Saved entries
******************************
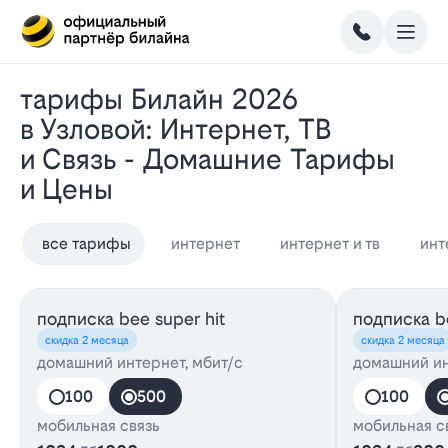
Тарифы Билайн 2026
в Узловой: Интернет, ТВ
и Связь - Домашние Тарифы
и Цены
все тарифы
интернет
интернет и тв
инт
подписка bee super hit
подписка be
скидка 2 месяца
скидка 2 месяца
домашний интернет, мбит/с
домашний ин
100
500
100
мобильная связь
мобильная с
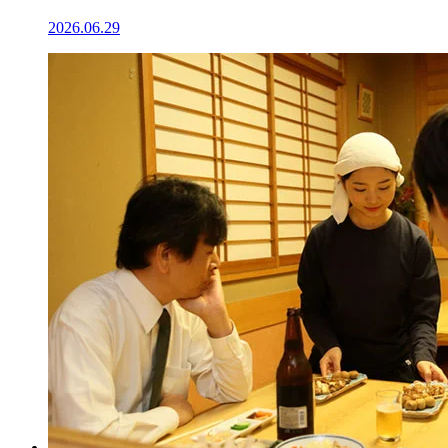
2026.06.29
******************************
* WORK REQUEST *
The result should be every line that contains "домашний", copied from the entries.

* ANSWER TO THE EXERCISE *
домашний интернет, мбит/с
домашний ин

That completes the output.